About this exercise: The entries below are to be repeated exactly, with the pictures left out.

Dataset entries:
● ● ● ● ● ● ●
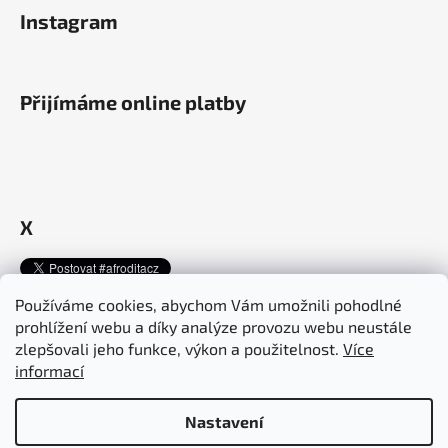
Instagram
Přijímáme online platby
X
Používáme cookies, abychom Vám umožnili pohodlné
prohlížení webu a díky analýze provozu webu neustále
Afroditacosmetics.cz
afroditacosmetics.sk
zlepšovali jeho funkce, výkon a použitelnost.
Více
informací
Nastavení
Vytvořil Shoptet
● ● ● ● ● ● ●
Task output:
Instagram
Přijímáme online platby
X
Používáme cookies, abychom Vám umožnili pohodlné
prohlížení webu a díky analýze provozu webu neustále
Afroditacosmetics.cz
afroditacosmetics.sk
zlepšovali jeho funkce, výkon a použitelnost.
Více
informací
Nastavení
Vytvořil Shoptet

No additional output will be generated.